___ The records

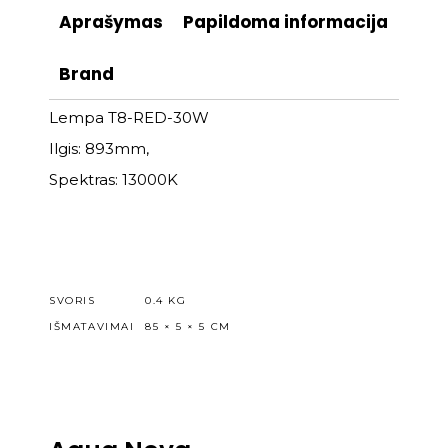
Aprašymas
Papildoma informacija
Brand
Lempa T8-RED-30W
Ilgis: 893mm,
Spektras: 13000K
SVORIS
0.4 KG
IŠMATAVIMAI
85 × 5 × 5 CM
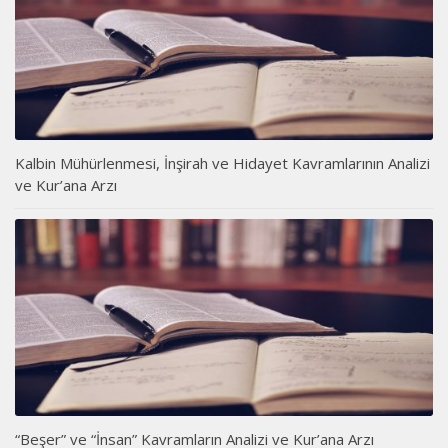
Kalbin Mühürlenmesi, İnşirah ve Hidayet Kavramlarının Analizi
ve Kur’ana Arzı
“Beşer” ve “İnsan” Kavramların Analizi ve Kur’ana Arzı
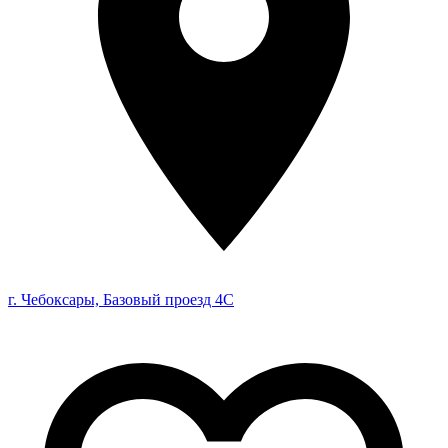
г. Чебоксары, Базовый проезд 4С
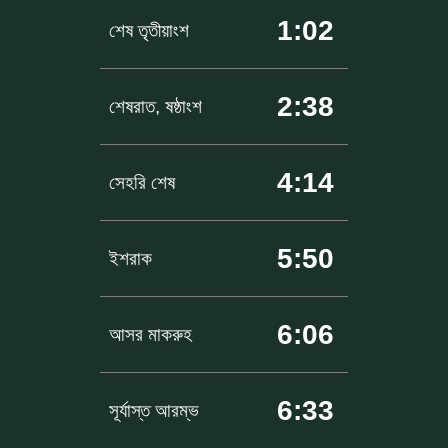
1:02
শেষ তৃতীয়াংশ
2:38
শেষরাত, ষষ্ঠাংশ
4:14
সেহরি শেষ
5:50
ইশরাক
6:06
আসর মাকরুহ
6:33
সূর্যাস্ত আরম্ভ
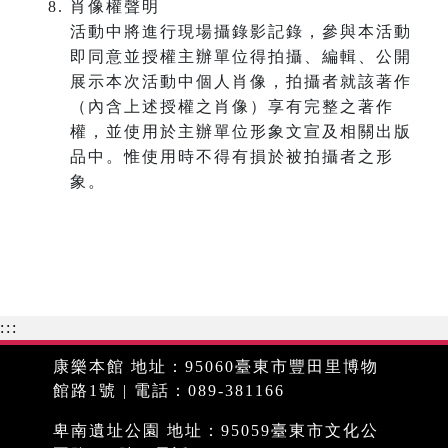
肖像權聲明
活動中將進行現場攝錄影記錄，參與本活動
即同意並授權主辦單位得拍攝、編輯、公開
展示本次活動中個人肖像，拍攝者就該著作
（內含上述授權之肖像）享有完整之著作
權，並使用於主辦單位形象文宣及相關出版
品中。惟使用時不得有損於被拍攝者之形
象。
:::
康樂本館 地址：95060臺東市豐田里博物
館路1號 | 電話：089-381166
卑南遺址公園 地址：95059臺東市文化公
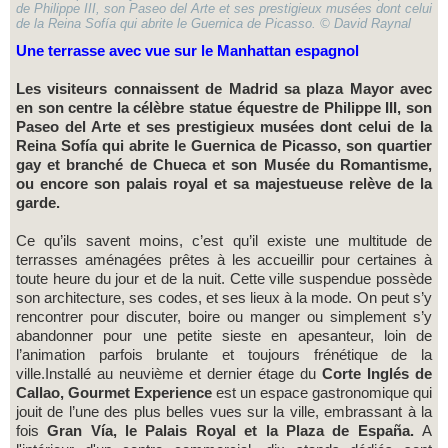
de Philippe III, son Paseo del Arte et ses prestigieux musées dont celui
de la Reina Sofía qui abrite le Guernica de Picasso. © David Raynal
Une terrasse avec vue sur le Manhattan espagnol
Les visiteurs connaissent de Madrid sa plaza Mayor avec
en son centre la célèbre statue équestre de Philippe III, son
Paseo del Arte et ses prestigieux musées dont celui de la
Reina Sofía qui abrite le Guernica de Picasso, son quartier
gay et branché de Chueca et son Musée du Romantisme,
ou encore son palais royal et sa majestueuse relève de la
garde.
Ce qu’ils savent moins, c’est qu’il existe une multitude de
terrasses aménagées prêtes à les accueillir pour certaines à
toute heure du jour et de la nuit. Cette ville suspendue possède
son architecture, ses codes, et ses lieux à la mode. On peut s’y
rencontrer pour discuter, boire ou manger ou simplement s’y
abandonner pour une petite sieste en apesanteur, loin de
l’animation parfois brulante et toujours frénétique de la
ville.Installé au neuvième et dernier étage du
Corte Inglés de
Callao, Gourmet Experience
est un espace gastronomique qui
jouit de l’une des plus belles vues sur la ville, embrassant à la
fois
Gran Vía, le Palais Royal et la Plaza de España.
A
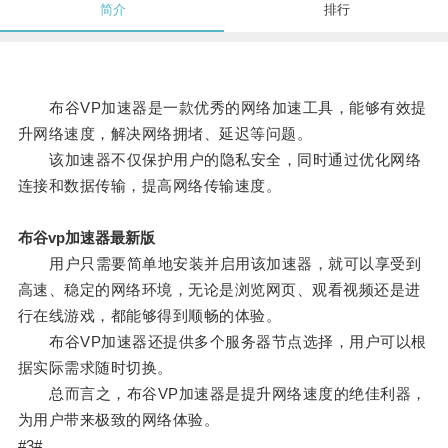
简介
排行
布谷VP加速器是一款优秀的网络加速工具，能够有效提
升网络速度，解决网络拥堵、延迟等问题。
该加速器不仅保护用户的隐私安全，同时通过优化网络
连接和数据传输，提高网络传输速度。
布谷vp加速器最新版
用户只需要简单地安装并启用该加速器，就可以享受到
高速、稳定的网络环境，无论是浏览网页、观看视频还是进
行在线游戏，都能够得到顺畅的体验。
布谷VP加速器还提供多个服务器节点选择，用户可以根
据实际需求随时切换。
总而言之，布谷VP加速器是提升网络速度的绝佳利器，
为用户带来极致的网络体验。
#3#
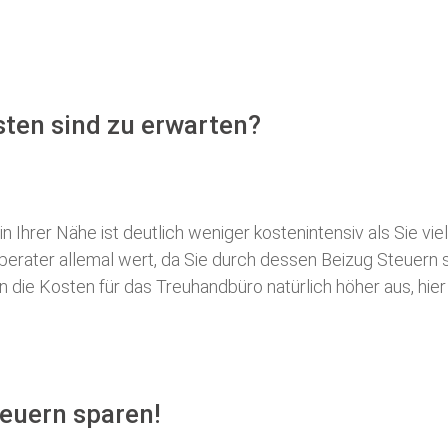
ten sind zu erwarten?
 Ihrer Nähe ist deutlich weniger kostenintensiv als Sie viel
erberater allemal wert, da Sie durch dessen Beizug Steuer
ie Kosten für das Treuhandbüro natürlich höher aus, hier i
euern sparen!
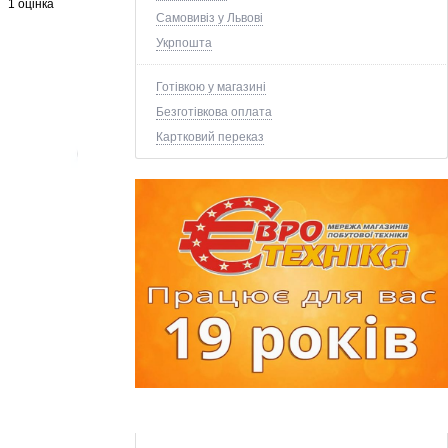
1 оцінка
Самовивіз у Львові
Укрпошта
Готівкою у магазині
Безготівкова оплата
Картковий переказ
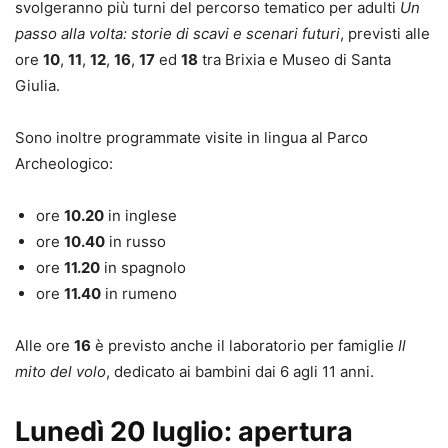
svolgeranno più turni del percorso tematico per adulti
Un
passo alla volta: storie di scavi e scenari futuri
, previsti alle
ore
10
,
11
,
12
,
16
,
17
ed
18
tra Brixia e Museo di Santa
Giulia.
Sono inoltre programmate visite in lingua al Parco
Archeologico:
ore
10.20
in inglese
ore
10.40
in russo
ore
11.20
in spagnolo
ore
11.40
in rumeno
Alle ore
16
è previsto anche il laboratorio per famiglie
Il
mito del volo
, dedicato ai bambini dai 6 agli 11 anni.
Lunedì 20 luglio: apertura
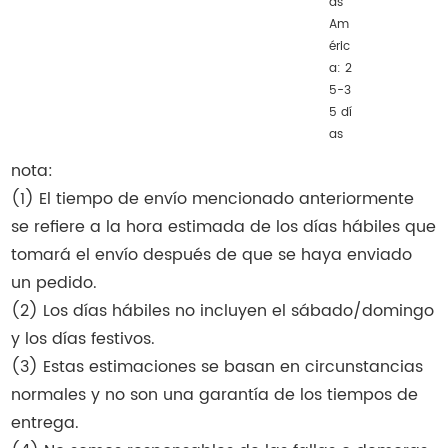
as
Am
éric
a: 2
5-3
5 dí
as
nota:
(1) El tiempo de envío mencionado anteriormente
se refiere a la hora estimada de los días hábiles que
tomará el envío después de que se haya enviado
un pedido.
(2) Los días hábiles no incluyen el sábado/domingo
y los días festivos.
(3) Estas estimaciones se basan en circunstancias
normales y no son una garantía de los tiempos de
entrega.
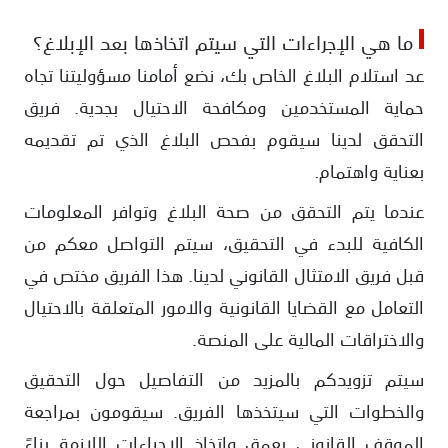
ما هي الإجراءات التي سيتم اتخاذها بعد الإبلاغ؟
عد استلام البلاغ الخاص بك، نضع أمامنا مسؤوليتنا تجاه
حماية المستخدمين ومكافحة الاحتيال بجدية. فريق
التحقق لدينا سيقوم بفحص البلاغ الذي تم تقديمه
بعناية واهتمام.
عندما يتم التحقق من صحة البلاغ وتوافر المعلومات
الكافية للبدء في التحقيق، سيتم التواصل معكم من
قبل فريق الامتثال القانوني لدينا. هذا الفريق مختص في
التعامل مع القضايا القانونية والامور المتعلقة بالاحتيال
والاختراقات المالية على المنصة.
سيتم تزويدكم بالمزيد من التفاصيل حول التحقيق
والخطوات التي سيتخذها الفريق. سيقومون بمراجعة
الموقف القانوني بعمق واتخاذ الإجراءات اللازمة بناءً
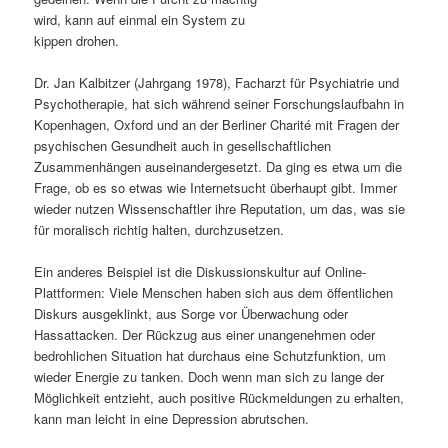
wird, kann auf einmal ein System zu
s
l
kippen drohen.
p
t
Dr. Jan Kalbitzer (Jahrgang 1978), Facharzt für Psychiatrie und
Psychotherapie, hat sich während seiner Forschungslaufbahn in
r
s
Kopenhagen, Oxford und an der Berliner Charité mit Fragen der
psychischen Gesundheit auch in gesellschaftlichen
i
p
Zusammenhängen auseinandergesetzt. Da ging es etwa um die
Frage, ob es so etwas wie Internetsucht überhaupt gibt. Immer
n
r
wieder nutzen Wissenschaftler ihre Reputation, um das, was sie
für moralisch richtig halten, durchzusetzen.
g
i
Ein anderes Beispiel ist die Diskussionskultur auf Online-
e
n
Plattformen: Viele Menschen haben sich aus dem öffentlichen
Diskurs ausgeklinkt, aus Sorge vor Überwachung oder
n
g
Hassattacken. Der Rückzug aus einer unangenehmen oder
bedrohlichen Situation hat durchaus eine Schutzfunktion, um
e
wieder Energie zu tanken. Doch wenn man sich zu lange der
Möglichkeit entzieht, auch positive Rückmeldungen zu erhalten,
n
kann man leicht in eine Depression abrutschen.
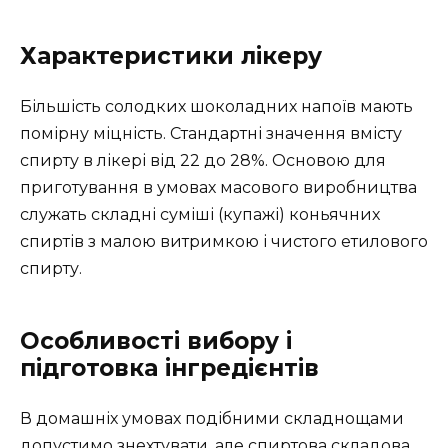
Характеристики лікеру
Більшість солодких шоколадних напоїв мають
помірну міцність. Стандартні значення вмісту
спирту в лікері від 22 до 28%. Основою для
приготування в умовах масового виробництва
служать складні суміші (купажі) коньячних
спиртів з малою витримкою і чистого етилового
спирту.
Особливості вибору і
підготовка інгредієнтів
В домашніх умовах подібними складнощами
допустимо знехтувати, але спиртова складова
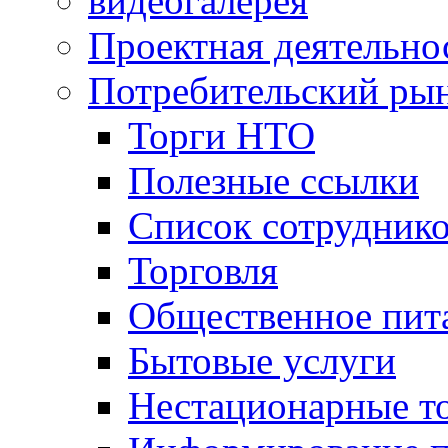
видеогалерея
Проектная деятельно
Потребительский ры
Торги НТО
Полезные ссылки
Список сотрудник
Торговля
Общественное пит
Бытовые услуги
Нестационарные т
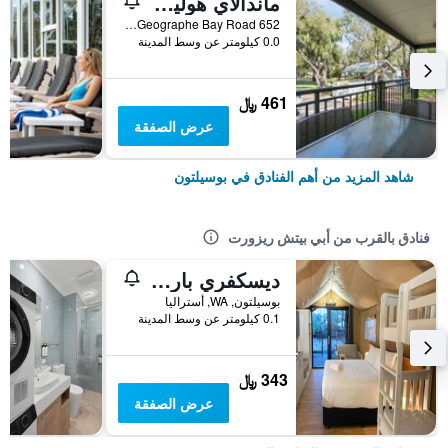
ماندالاي هوليداي ريزورت آند توريست بارك
652 Geographe Bay Road, بوسيلتون, WA, أستراليا
0.0 كيلومتر عن وسط المدينة
461 ﷼
عرض الصفقة
شاهد المزيد من أهم الفنادق في بوسيلتون
فنادق بالقرب من أبي بيتش ريزورت
ديسكفري باركس - باسلتن
بوسيلتون, WA, أستراليا
0.1 كيلومتر عن وسط المدينة
343 ﷼
عرض الصفقة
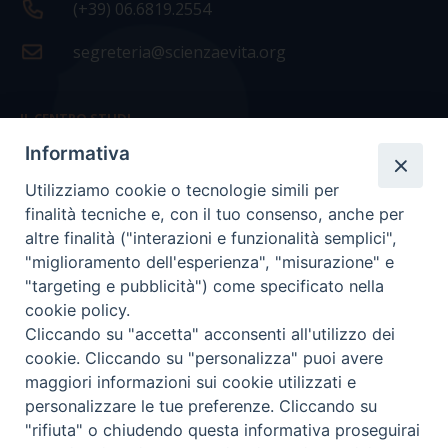
(+39) 06.6819.2554
segreteria@scienzaevita.org
IL CENTRO STUDI
Informativa
La nostra storia
Utilizziamo cookie o tecnologie simili per
Statuto
finalità tecniche e, con il tuo consenso, anche per
Presidenza e ufficio presidenza
altre finalità ("interazioni e funzionalità semplici",
"miglioramento dell'esperienza", "misurazione" e
Consiglio scientifico
"targeting e pubblicità") come specificato nella
cookie policy.
Coordinamento nazionale
Cliccando su "accetta" acconsenti all'utilizzo dei
cookie. Cliccando su "personalizza" puoi avere
maggiori informazioni sui cookie utilizzati e
personalizzare le tue preferenze. Cliccando su
"rifiuta" o chiudendo questa informativa proseguirai
COPYRIGHT Scienza & Vita - C.F
96600690588
- Tutti i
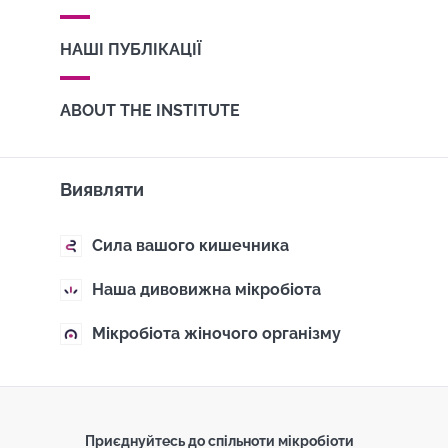
НАШІ ПУБЛІКАЦІЇ
ABOUT THE INSTITUTE
Виявляти
Сила вашого кишечника
Наша дивовижна мікробіота
Мікробіота жіночого організму
Приєднуйтесь до спільноти мікробіоти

______

Task prompt: Read the listing. Copy each line that has the word "anche" in it.

Response to the task:
è previsto anche il laboratorio per famiglie
finalità tecniche e, con il tuo consenso, anche per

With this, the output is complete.